Read The First Five Pages by Noah Lukeman and follow all his advice. This is an important chance. Don’t mess it up with errors in logic, bad grammar, or a slow, slow story.

• Novel chapters: Before you submit them to an editor or agent, be sure you’ve gone over them thoroughly. Have your critique group read them. Your spouse. Your dog, if he can read.

• One sheets: These are one-page documents that succinctly summarize one project. They’re a nice thing to have when you’re chatting with an editor or agent. • Proposals: Just bring a few, knowing that an agent or editor might want one, but don’t bring a suitcaseful.

• Query letters: You need these particularly if you’re pitching an article to a magazine. Be sure it grabs attention with the first sentence. Remember, it’s your first handshake with an editor. For more help visit

• Realistic Expectations: While it’s okay to dream, don’t rest there. Realize that this journey is a long one. It’s not likely you’ll get a publishing or agenting contract at your first conference. Go to learn. Accept each day and each contact as a gift. Understand that every bit of knowledge you learn is another step closer to publication. Don’t despise obscurity.

• SASEs: (Self-addressed, stamped envelopes) This is particularly nice for an magazine editor. If he or she is interested in your query, be sure you give him or her the query and an SASE.

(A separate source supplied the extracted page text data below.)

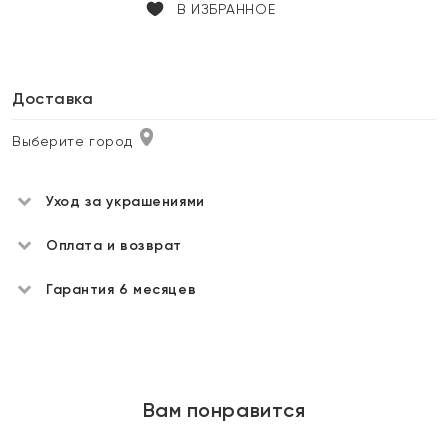
В ИЗБРАННОЕ
Доставка
Выберите город
Уход за украшениями
Оплата и возврат
Гарантия 6 месяцев
Вам понравится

• Thick skin: This is a tough business. Prepare yourself. The conference is merely the first step of many rejections all along the publishing journey. Learn not to take things personally. And take any criticism or rejection seriously, determining to go home and improve.

• Understanding of the appointment process: Before you go, understand how the conference manages appointments. Are you responsible for making them? Do you get two automatically assigned to you? Do you have an opportunity to meet with folks at their dining tables?

• Vitality: Try to bring some energy and joy with you. Editors and agents want to see passion. They want to know you’re wired for the project you’re pitching. • Warm clothes: Even if a conference is held in Dallas in the summertime, bring some warm clothes. Conference rooms are notoriously frigid.

• Xtra sleep: File this away in the hopeful category. If you’re dragging one night, please, do yourself a favor and turn in early. You want to be fresh and alert for the days ahead.

• Yearning to grow goal: Make it your goal to grow the most you possibly can as a writer and industry expert. You will be less disappointed if you don’t land an assignment or contract.

• Zealousness for the craft: Above all, remember this is a writing conference. It’s your prose that will get you noticed. Be sure what you bring is polished and shiny, your very best work.